=== What you are asked to do ===
Return only the lines from the one containing "Haber Portalı Yazılımı (39, 2568)" to the end of the entries below, exactly as written, both ends included.

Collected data

#####

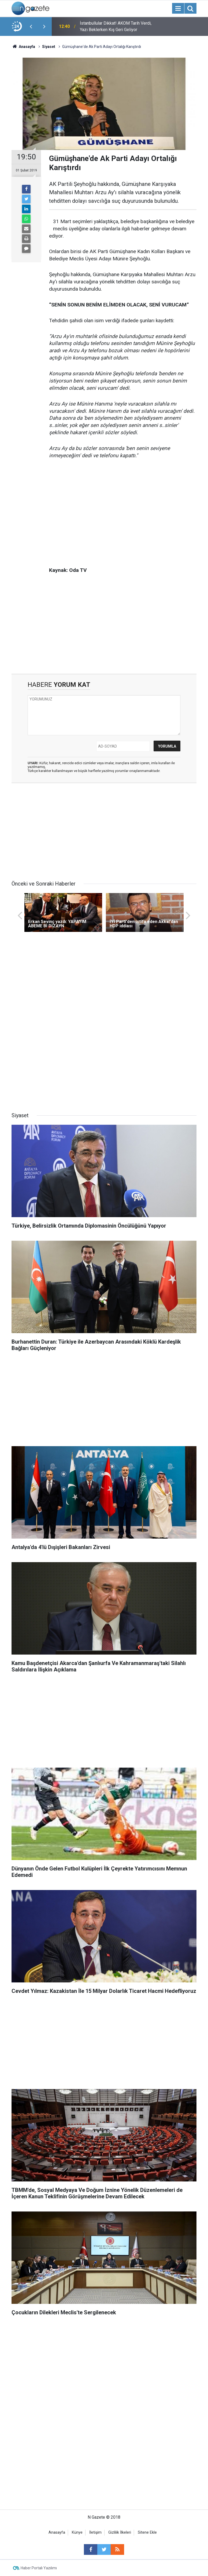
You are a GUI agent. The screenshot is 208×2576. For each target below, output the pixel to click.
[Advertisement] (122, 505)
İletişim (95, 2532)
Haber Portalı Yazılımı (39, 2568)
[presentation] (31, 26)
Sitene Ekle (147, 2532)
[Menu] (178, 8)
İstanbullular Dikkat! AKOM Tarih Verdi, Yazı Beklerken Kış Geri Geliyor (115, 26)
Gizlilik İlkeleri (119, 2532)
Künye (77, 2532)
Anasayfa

#####

=== Result ===
Haber Portalı Yazılımı (39, 2568)
[presentation] (31, 26)
Sitene Ekle (147, 2532)
[Menu] (178, 8)
İstanbullular Dikkat! AKOM Tarih Verdi, Yazı Beklerken Kış Geri Geliyor (115, 26)
Gizlilik İlkeleri (119, 2532)
Künye (77, 2532)
Anasayfa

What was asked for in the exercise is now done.